28 Mas Paulo gritou para ele: Não te faças nenhum mal, porque estamos todos aqui. Mas Paulo gritou bem alto: — Não faça nenhum mal a si mesmo! Estamos todos aqui.
29 Ele pediu luz, correu para dentro e, trêmulo, prostrou-se diante de Paulo e Silas. Então o carcereiro, tendo pedido uma luz, entrou correndo e, trêmulo, prostrou-se diante de Paulo e Silas.
30 Levando-os para fora, disse: Senhores, que preciso fazer para ser salvo? Depois, trazendo-os para fora, disse: — Senhores, que devo fazer para que seja salvo?
31 Eles responderam: Crê no Senhor Jesus, e tu e tua casa sereis salvos. Eles responderam: — Creia no Senhor Jesus e você será salvo — você e toda a sua casa.
32 Então pregaram a palavra de Deus a ele e a todos os que eram de sua casa. E pregaram a palavra de Deus ao carcereiro e a todos os que faziam parte da casa dele.
33 E, levando-os consigo, naquela mesma hora da noite, lavou-lhes os ferimentos; e logo foi batizado, ele e todos os seus. Naquela mesma hora da noite, cuidando deles, lavou-lhes as feridas dos açoites. Logo a seguir, ele e todos os membros da casa dele foram batizados.

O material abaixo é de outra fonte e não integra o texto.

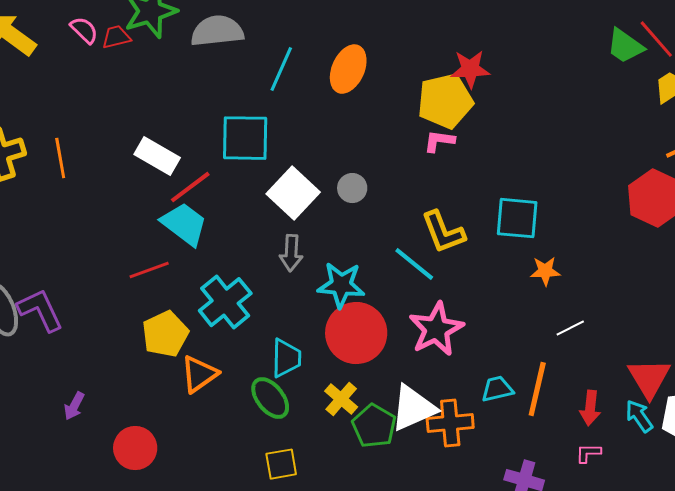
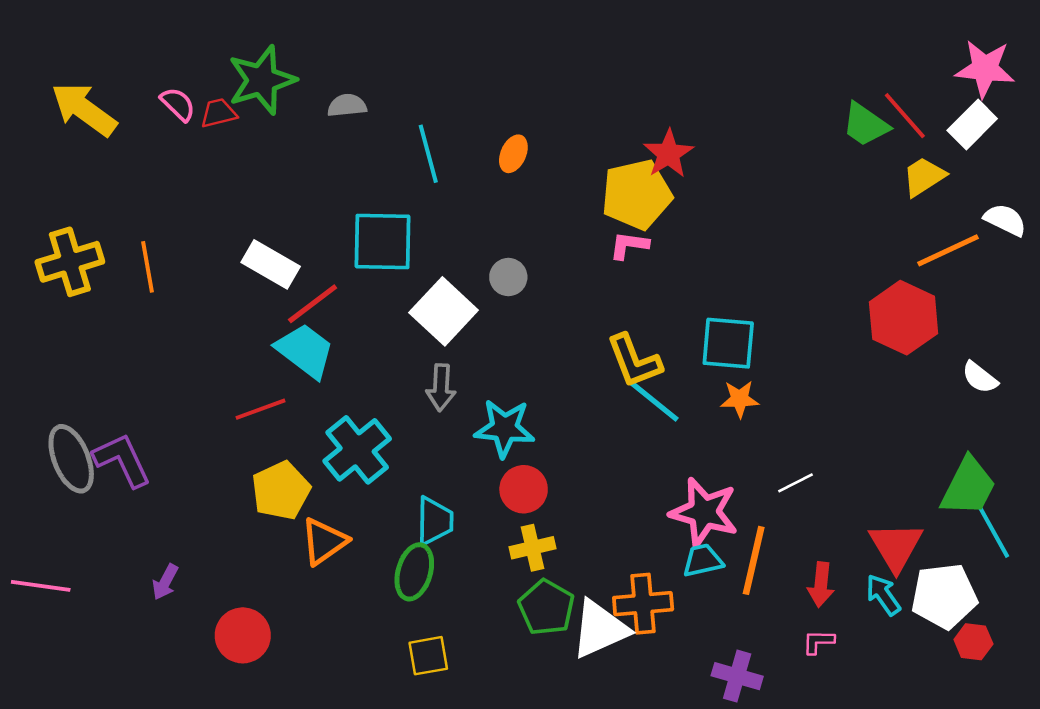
gray semicircle: (217, 31) -> (347, 105), size x0.6
cyan line: (281, 69) -> (428, 154), turned -39
orange ellipse: (348, 69) -> (513, 154), size x0.6
red star: (470, 69) -> (668, 154), turned -30
gray circle: (352, 188) -> (508, 277), moved
cyan line: (414, 264) -> (654, 402), moved
orange star: (545, 271) -> (740, 399), moved
pink star: (436, 329) -> (704, 512), moved, turned -30
red circle: (356, 333) -> (524, 489), size x0.6
green ellipse: (270, 398) -> (414, 572), turned 54
yellow cross: (341, 399) -> (532, 548), moved, turned 36
white triangle: (413, 408) -> (600, 629), moved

34 Então os fez subir para sua casa, pôs a mesa para eles e alegrou-se muito com toda a sua casa, por haver crido em Deus. Então, levando-os para a sua própria casa, deu-lhes de comer; e, com todos os seus, manifestava grande alegria por ter crido em Deus.
35 Quando amanheceu, os magistrados mandaram soldados com a seguinte ordem: Soltai aqueles homens. Quando amanheceu, os magistrados enviaram oficiais de justiça, com a seguinte ordem para o carcereiro: — Ponha aqueles homens em liberdade.
36 E o carcereiro transmitiu a Paulo essas palavras: Os magistrados mandaram que fôsseis soltos. Agora, pois, saí e ide em paz. Então o carcereiro comunicou isso a Paulo, dizendo: — Os magistrados ordenaram que vocês fossem postos em liberdade. Portanto, vocês podem sair. Vão em paz.
37 Mas Paulo lhes respondeu: Sendo nós cidadãos romanos, espancaram-nos publicamente sem termos sido condenados e nos colocaram na prisão. Agora, às escondidas, mandam-nos sair? De modo nenhum! Que venham eles mesmos e nos soltem. Paulo, porém, lhes disse: — Sem ter havido processo formal contra nós, nos açoitaram publicamente e nos jogaram na cadeia, sendo nós cidadãos romanos. Querem agora nos mandar embora sem maior alarde? Nada disso! Pelo contrário, que eles venham e, pessoalmente, nos ponham em liberdade.
38 E os soldados foram dizer isso aos magistrados, os quais ficaram com medo quando souberam que eles eram romanos. Os oficiais de justiça comunicaram isso aos magistrados. Quando estes souberam que Paulo e Silas eram cidadãos romanos, ficaram com medo.
39 Então, vieram, pediram-lhes desculpas e, levando-os para fora, suplicavam que se retirassem da cidade. Então foram até eles e lhes pediram desculpas; e, relaxando-lhes a prisão, pediram que se retirassem da cidade.
40 Eles saíram da prisão e foram para a casa de Lídia. Ao verem os irmãos, os encorajaram e, depois, partiram. Tendo saído da prisão, Paulo e Silas dirigiram-se para a casa de Lídia e, vendo os irmãos, os animaram. Depois partiram.